Charcoal-making site, Sevenchurches, Co. Wicklow
Co. Wicklow |
Kilns
Scattered across the wooded slopes around Glendalough's Upper Lake are dozens of low oval platforms, each roughly nine metres long and six metres wide, cut into the hillside at irregular intervals.
They are easy to walk past without a second thought, mistaken perhaps for natural terracing or the remnants of some forgotten field system. In fact they are the traces of charcoal production, an industry that once required levelling the ground into flat working beds, known as hearths or pitsteads, where stacks of timber could be slowly smothered and burned over several days to drive off moisture and produce the dense, carbon-rich fuel that smelting and ironworking depended upon.

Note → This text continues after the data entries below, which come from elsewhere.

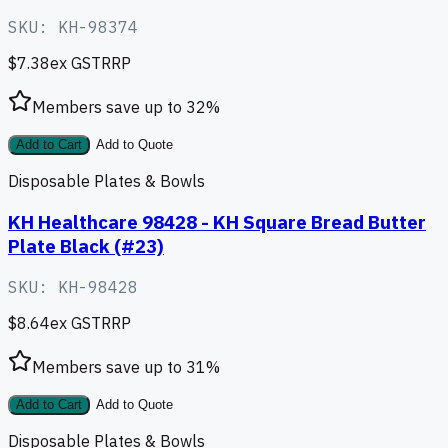
SKU:
KH-98374
$7.38
ex GST
RRP
Members save up to
32
%
Add to Cart
Add to Quote
Disposable Plates & Bowls
KH Healthcare 98428 - KH Square Bread Butter
Plate Black (#23)
SKU:
KH-98428
$8.64
ex GST
RRP
Members save up to
31
%
Add to Cart
Add to Quote
Disposable Plates & Bowls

At least 75 of these platforms have been recorded on the northern and southern sides of the Upper Lake, with a further cluster to the west and south-west of Reefert Church, one of the early medieval ecclesiastical ruins for which the Glendalough valley is known. An additional survey identified around 40 similar platforms in the same general area. The concentration is striking. The presence of so many pitsteads in close proximity to a monastic site raises questions about the scale of industrial activity that supported, or perhaps operated alongside, the famous community here. Ua Riain noted the platforms as early as 1940, and the site was revisited by Healy in 1972, but the charcoal-making history of Glendalough remains considerably less discussed than its round towers and carved doorways.